Indexing
From records to searchable state: batch embedding, the embedding cache, index versioning, and atomic swaps so users never see a half-built index.
Indexing turns ingestion's records into searchable state: vectors plus the BM25 term index, stored with their metadata. It's conceptually simple — the engineering is in doing it fast, cheap, and without ever serving users a half-built index.
The three habits
- Batch your embedding calls. APIs accept dozens-to-hundreds of texts per request; embedding one-at-a-time is 50× slower for identical output. Batch ~100, respect rate limits, retry with backoff on the occasional 429.
- Cache by content hash. Before embedding a chunk, check: have we embedded this exact text before? On re-indexing after a small corpus change, the cache turns a full re-embed into a handful of calls. Your
content_hashfield pays for itself here — same trick our products use for incremental refresh. - Version the index artifact.

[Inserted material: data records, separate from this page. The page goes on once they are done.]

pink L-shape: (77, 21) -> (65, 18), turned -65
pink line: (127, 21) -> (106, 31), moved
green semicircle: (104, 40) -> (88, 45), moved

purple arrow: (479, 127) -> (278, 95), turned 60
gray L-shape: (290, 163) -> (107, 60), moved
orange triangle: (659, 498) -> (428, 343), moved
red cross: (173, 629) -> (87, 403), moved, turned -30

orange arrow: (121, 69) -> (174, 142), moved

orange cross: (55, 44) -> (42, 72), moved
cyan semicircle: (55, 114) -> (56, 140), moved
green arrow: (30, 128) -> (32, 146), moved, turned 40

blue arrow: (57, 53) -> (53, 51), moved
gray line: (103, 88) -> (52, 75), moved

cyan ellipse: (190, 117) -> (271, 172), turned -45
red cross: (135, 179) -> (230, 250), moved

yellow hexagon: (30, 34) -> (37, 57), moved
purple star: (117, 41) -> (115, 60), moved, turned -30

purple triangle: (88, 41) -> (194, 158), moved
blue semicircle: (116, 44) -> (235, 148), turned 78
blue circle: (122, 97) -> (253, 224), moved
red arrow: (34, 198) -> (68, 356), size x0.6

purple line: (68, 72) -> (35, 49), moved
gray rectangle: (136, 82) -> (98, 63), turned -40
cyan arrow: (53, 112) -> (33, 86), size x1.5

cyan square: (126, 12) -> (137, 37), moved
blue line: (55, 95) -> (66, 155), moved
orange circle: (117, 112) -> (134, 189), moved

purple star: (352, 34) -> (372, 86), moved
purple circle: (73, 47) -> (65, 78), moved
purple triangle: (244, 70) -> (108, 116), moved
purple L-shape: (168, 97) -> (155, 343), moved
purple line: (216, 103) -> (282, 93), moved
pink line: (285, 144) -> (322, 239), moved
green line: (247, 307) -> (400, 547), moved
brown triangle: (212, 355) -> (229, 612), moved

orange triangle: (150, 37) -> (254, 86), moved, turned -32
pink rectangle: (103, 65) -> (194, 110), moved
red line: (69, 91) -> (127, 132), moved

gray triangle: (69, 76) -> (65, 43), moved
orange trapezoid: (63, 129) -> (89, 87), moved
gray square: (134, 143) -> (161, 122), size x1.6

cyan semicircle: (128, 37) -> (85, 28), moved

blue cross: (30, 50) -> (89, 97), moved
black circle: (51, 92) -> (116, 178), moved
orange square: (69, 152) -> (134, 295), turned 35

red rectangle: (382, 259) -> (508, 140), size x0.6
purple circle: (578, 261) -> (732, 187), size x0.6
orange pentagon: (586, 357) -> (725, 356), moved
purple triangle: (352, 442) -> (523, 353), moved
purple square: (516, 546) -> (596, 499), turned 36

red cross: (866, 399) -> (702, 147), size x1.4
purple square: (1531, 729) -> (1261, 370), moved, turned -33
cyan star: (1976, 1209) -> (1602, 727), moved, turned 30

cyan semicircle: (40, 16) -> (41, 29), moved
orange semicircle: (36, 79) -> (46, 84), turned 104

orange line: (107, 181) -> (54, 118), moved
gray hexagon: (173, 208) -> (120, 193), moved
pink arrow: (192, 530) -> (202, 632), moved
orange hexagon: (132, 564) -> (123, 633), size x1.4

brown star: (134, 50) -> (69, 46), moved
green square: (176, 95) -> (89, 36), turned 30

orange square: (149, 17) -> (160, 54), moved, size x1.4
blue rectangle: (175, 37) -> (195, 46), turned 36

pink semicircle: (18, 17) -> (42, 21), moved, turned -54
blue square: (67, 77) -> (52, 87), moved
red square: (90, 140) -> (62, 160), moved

index-v14/contains vectors + chunks.json + a manifest: corpus snapshot date, embedding model + version, chunker version, chunk count. When answers change mysteriously, the manifest diff answers 'what changed?' in one look.
{
"index_version": 14,
"built_at": "2026-07-06T09:12:00Z",
"embedding_model": "voyage-3.5-lite",
"chunker_version": "2.1",
"docs": 20, "chunks": 187,
"corpus_hash": "9c3fe2…",
"eval": { "recall_at_5": 0.93, "mrr": 0.81 } // Module 6 writes this
}The atomic swap
Rebuilds take minutes; queries arrive continuously. The rule: build the new index completely beside the old one, validate it, then swap a pointer. Never mutate the live index. The validation gate before the swap is your safety net: chunk count within expected range, spot-query sanity checks, and (from Module 6) the eval suite's retrieval metrics meeting their bar. A bad rebuild that never goes live is an incident report you didn't have to write. Bonus: the old index is still on disk, so rollback is re-pointing, not re-building.
Changing the embedding model — even a 'minor version bump' — invalidates every stored vector; new-model queries against old-model vectors produce silent nonsense, not errors. The manifest's embedding_model field plus a startup assertion (query model == index model) turns this from a haunting into an error message.